The other possibility is that third party efforts could avoid challenging progressive Democrats in favor of organizing for victory in Republican and conservative Democratic areas. So far, the evidence is that almost all the present third party efforts are directed out of the liberal bastions of college towns and solidly liberal Democratic areas and all the present Green Party elected officials have been in the liberal bulwarks of Berkeley, Santa Fe and Hawaii.

And even in the unlikely possibility that third party candidates were elected and came to power, the history of betrayal of progressive positions by the New Democratic Party in Canada and the Socialists in France shows that a "non-capitalist" party line is no magic wand in passing progressive policies.

Building third parties may still be a key strategy in forcing the Democrats to compete for votes to their left as well as to their right, but as a strategy for electing a serious number of elected national representatives, it looks like a longshot at best and a recipe for left internal warfare at worst.

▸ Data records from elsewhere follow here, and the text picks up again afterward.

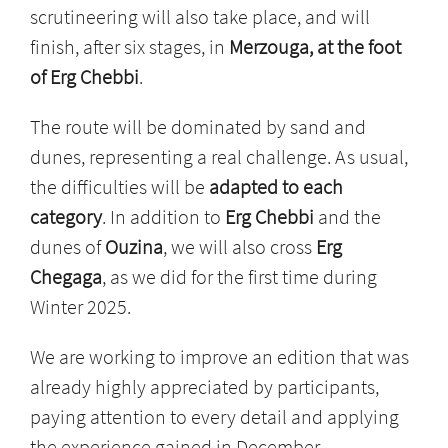
scrutineering will also take place, and will
finish, after six stages, in
Merzouga, at the foot
of Erg Chebbi
.
The route will be dominated by sand and
dunes, representing a real challenge. As usual,
the difficulties will be
adapted to each
category
. In addition to
Erg Chebbi
and the
dunes of
Ouzina
, we will also cross
Erg
Chegaga
, as we did for the first time during
Winter 2025.
We are working to improve an edition that was
already highly appreciated by participants,
paying attention to every detail and applying
the experience gained in December.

The Left needs to build a mass-based organization to expand the ranks of the Progressive, Black and Hispanic Caucuses. The Christian Coalition learned many lessons from the New Left in organizing and mass action. We should take some lessons from the Christian Right in order to create a disciplined mass organization that can take control of party machineries in states across the country, run our own candidates in the primaries, and force more conservative members of the Democratic Party to move to the left or forfeit their seats.

To accomplish this goal, we need all the elements that those advocating a third party argue is necessary: a structured organization in every state representing the diversity of the progressive movement, a large base of members who are active in both electoral and non-electoral battles, and an independent funding base from dues paid by individual members. This will take a lot of work but, given the solid base of progressives and even socialists in important leadership positions within the Democratic Party, this will be a much more likely route to electoral victory. Especially key to this possibility is the massive realignment of the Democratic Party in the South. In the past, every attempt to expand the progressive base in the Democratic Party was halted by the racist electoral
baronies of the South.

With the "boll weevils" converting to Republicanism and the "New Democrats" routed in the 1994 elections, this is an opportunity to expand the progressive base that never existed in the past.